The FDA first tried to stop Burzynski from treating patients with antineoplastons in 1983, when it filed a lawsuit against him in federal court. U.S. District Judge Gabrielle McDonald ruled that, while interstate trafficking in the unapproved drugs would have to stop, Burzynski could still treat patients in Texas without FDA interference. During that case, the government side made a motion for summary judgment, which read in part: "If the court declines to grant this injunctive relief sought by the government, thus permitting continued manufacture and distribution of antineoplastons, the government would then be obliged to pursue other less efficient remedies, such as actions for seizure and condemnation of the drugs or criminal prosecution of individuals."This court would then be faced with ordering the government not to undertake such enforcement actions, if the court truly desired to allow the continued manufacture and distribution of the drugs."
The government has followed through on that threat, illustrating a tendency cited by former FDA Chief Counsel Hutt: "When the FDA loses a case, it has a mind like an elephant.... Once the FDA makes a collective decision, trying to make it let go is almost impossible. These are 'FDA crusades.' In a real sense, they're vendettas."(See "Clinical Trials,"May 1995.)
In 1985, the FDA got a search warrant for Burzynski's office, based on the suspicion that he was violating the ban on interstate distribution of antineoplastons. Agents confiscated thousands of patient records. FDA officials allowed Burzynski access to the records only at their convenience and forced him to photocopy them before leaving the agency's Houston office. Burzynski, various patients, and several of his associates were called up before three different grand juries from 1985 to 1994. No indictment followed.

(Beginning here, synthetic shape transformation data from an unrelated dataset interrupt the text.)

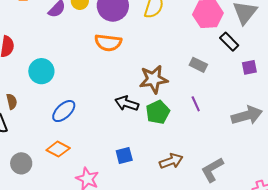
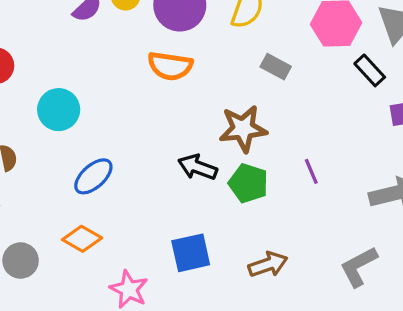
gray rectangle: (198, 65) -> (276, 67), moved
green pentagon: (158, 112) -> (248, 183), turned -30
blue square: (124, 155) -> (191, 253), size x1.4
gray L-shape: (212, 170) -> (359, 267), moved

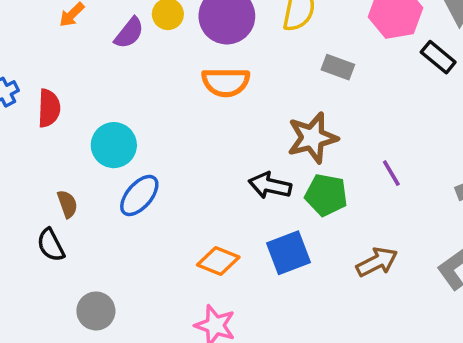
blue ellipse: (93, 176) -> (139, 196), moved
orange diamond: (82, 239) -> (218, 261), moved
blue square: (191, 253) -> (288, 253), moved
brown arrow: (268, 264) -> (377, 262), moved

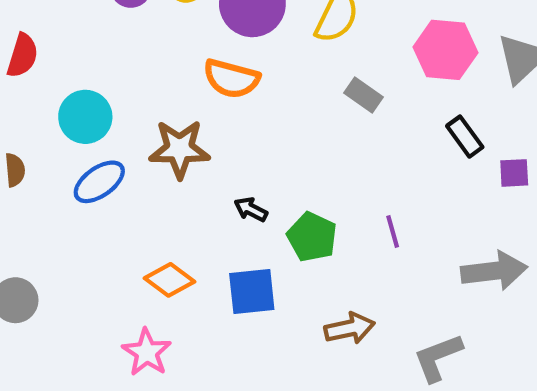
black rectangle: (438, 57) -> (465, 137), moved
brown star: (312, 138) -> (179, 149), moved
black arrow: (270, 186) -> (251, 209), size x0.7

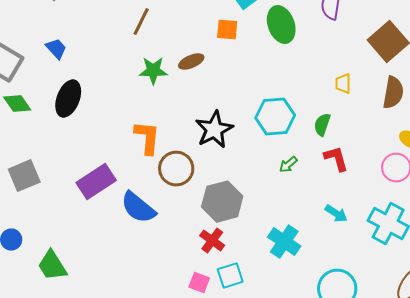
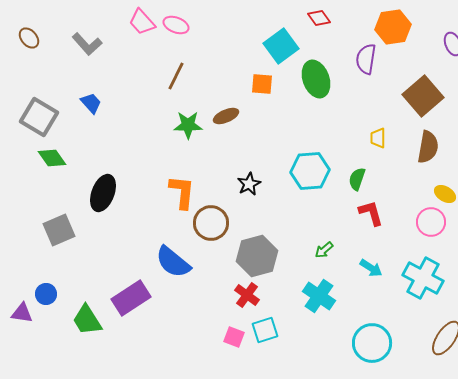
black ellipse: (68, 99) -> (103, 193), moved
black star: (214, 130) -> (249, 184), size x0.6
green arrow: (288, 165) -> (324, 250), moved
purple rectangle: (96, 182) -> (131, 298), moved

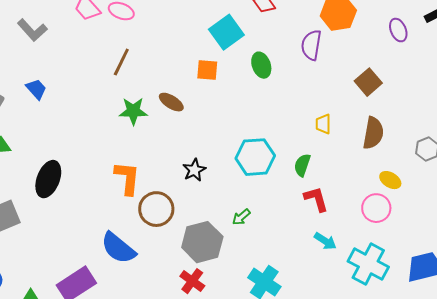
green ellipse: (316, 79) -> (261, 65), size x0.7
brown square: (423, 96) -> (368, 82), size x0.7
brown ellipse: (226, 116) -> (171, 102), turned 55
green arrow: (324, 250) -> (241, 217), moved
cyan arrow: (371, 268) -> (325, 241), moved

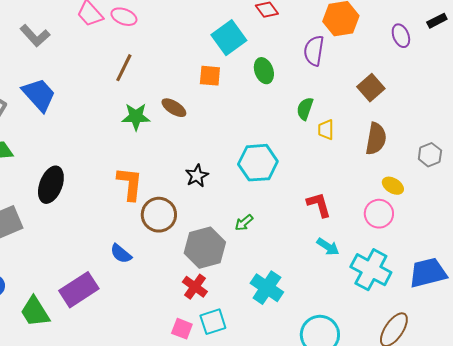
blue trapezoid: (36, 89) -> (39, 95), size x1.6
green semicircle: (302, 165) -> (305, 109), moved
blue semicircle: (118, 248) -> (121, 254), size x0.6

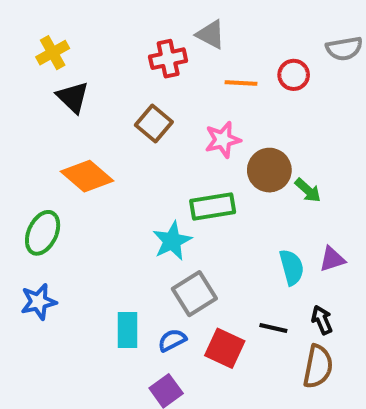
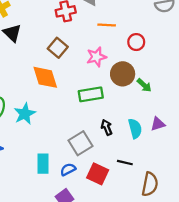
red circle: (294, 75) -> (136, 42), moved
orange diamond: (87, 176) -> (45, 77), moved, turned 32
cyan star: (172, 241) -> (25, 114), moved
black arrow: (322, 320) -> (107, 127), moved

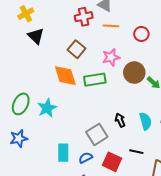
orange line: (107, 25) -> (111, 26), moved
red circle: (136, 42) -> (141, 34), moved
green rectangle: (91, 94) -> (95, 80), moved

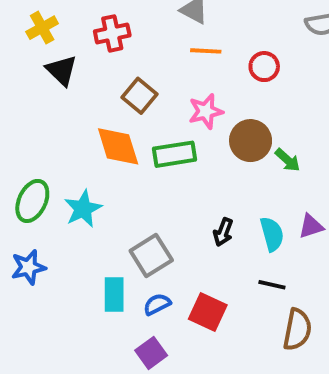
red cross: (84, 17) -> (112, 33), moved
black arrow: (120, 120) -> (223, 232), turned -136
gray square: (97, 134) -> (151, 256), moved
black line: (136, 152) -> (272, 285), moved

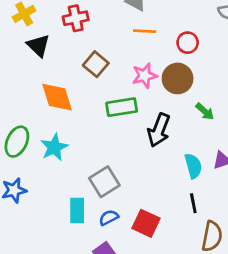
brown circle: (251, 141) -> (178, 78), moved
orange diamond: (118, 146) -> (57, 97), moved
black arrow: (223, 232) -> (159, 130), moved, size x1.6
black line: (272, 285) -> (193, 203), turned 66

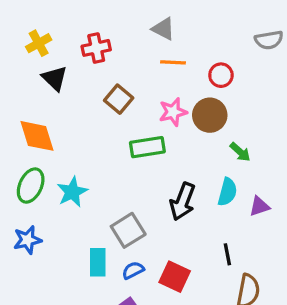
orange diamond: (57, 97) -> (37, 136), moved
black arrow: (159, 130) -> (183, 202), moved
cyan semicircle: (193, 166) -> (227, 192), moved, turned 30

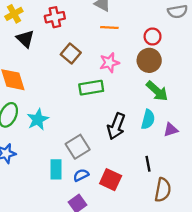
red circle: (221, 75) -> (153, 37), moved
brown circle: (210, 115) -> (149, 60), moved
green arrow: (240, 152) -> (157, 91), size x1.5

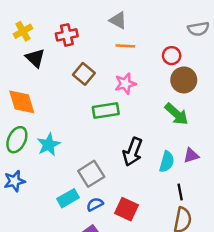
brown circle: (149, 60) -> (184, 80), moved
cyan semicircle: (148, 119) -> (167, 162), moved
black line: (148, 164) -> (180, 192), moved
cyan rectangle: (56, 169) -> (68, 198), turned 60

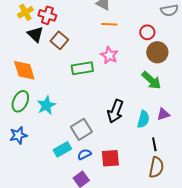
red cross: (67, 35) -> (47, 15), moved, turned 30
brown square: (84, 74) -> (59, 40), moved
pink star: (125, 84) -> (109, 55), turned -30
green rectangle: (106, 110) -> (82, 68), moved
red square: (127, 209) -> (110, 158), turned -30

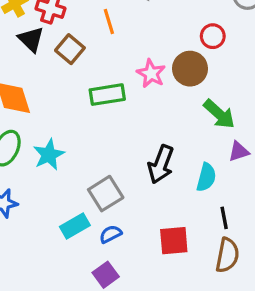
orange line: (109, 24) -> (109, 22), moved, turned 70
brown circle: (157, 52) -> (190, 69), moved
purple triangle: (163, 114) -> (239, 151), moved
red square: (110, 158) -> (174, 241), moved

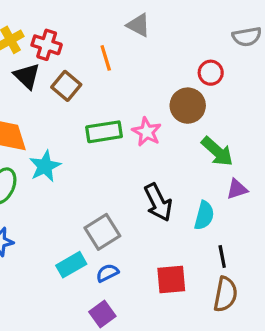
pink star: (151, 73) -> (147, 132), moved
cyan star: (49, 155) -> (45, 166), moved
black arrow: (161, 164) -> (158, 202), turned -48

These repeated attempts to incriminate Burzynski led Rep. Barton to send an angry letter to Attorney General Janet Reno in September 1995. "It would appear,"he wrote, "that the FDA and the Justice Department are abusing the grand jury process to harass and punish Dr. Burzynski for persuading a federal judge that he is not violating the law by practicing medicine within the State of Texas."Barton asked for all the documentation regarding the government's fight against Burzynski. With political pressure on the FDA regarding more than a decade of harassment with no criminal indictment, in November 1995 a fourth grand jury finally gave the government what it wanted: a 75-count indictment against Burzynski, which led to the trial in Houston.

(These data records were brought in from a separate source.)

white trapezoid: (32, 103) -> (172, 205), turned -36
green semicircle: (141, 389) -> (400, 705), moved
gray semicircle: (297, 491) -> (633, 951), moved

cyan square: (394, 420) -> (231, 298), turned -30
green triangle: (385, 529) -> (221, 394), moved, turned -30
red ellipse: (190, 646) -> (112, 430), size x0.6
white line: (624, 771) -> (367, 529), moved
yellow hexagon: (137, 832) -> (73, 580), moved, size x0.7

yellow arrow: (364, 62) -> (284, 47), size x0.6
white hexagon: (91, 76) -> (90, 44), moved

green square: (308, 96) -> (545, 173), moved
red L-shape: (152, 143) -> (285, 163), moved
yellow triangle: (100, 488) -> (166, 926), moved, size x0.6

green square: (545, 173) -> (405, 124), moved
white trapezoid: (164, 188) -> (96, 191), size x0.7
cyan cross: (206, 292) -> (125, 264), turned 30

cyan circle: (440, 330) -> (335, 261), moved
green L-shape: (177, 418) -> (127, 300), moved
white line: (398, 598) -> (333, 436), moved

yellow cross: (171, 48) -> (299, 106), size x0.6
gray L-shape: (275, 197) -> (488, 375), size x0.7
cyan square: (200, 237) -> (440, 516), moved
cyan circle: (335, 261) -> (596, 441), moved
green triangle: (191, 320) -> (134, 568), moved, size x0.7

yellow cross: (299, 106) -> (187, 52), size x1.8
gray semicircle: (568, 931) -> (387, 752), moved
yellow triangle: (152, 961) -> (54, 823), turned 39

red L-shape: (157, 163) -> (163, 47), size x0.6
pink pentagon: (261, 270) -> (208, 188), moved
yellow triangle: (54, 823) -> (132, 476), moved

The government tried to prove that Burzynski treated out-of-state patients with antineoplastons, in violation of Judge McDonald's order. It also alleged that he committed mail fraud against insurance companies by not informing them about the experimental nature of the work for which he was charging them. Most of the patients I interviewed said their insurance companies didn't pay for antineoplaston treatments anyway. Burzynski has been in court many times in civil suits with insurance companies over payment for his treatment. He's won some and lost some.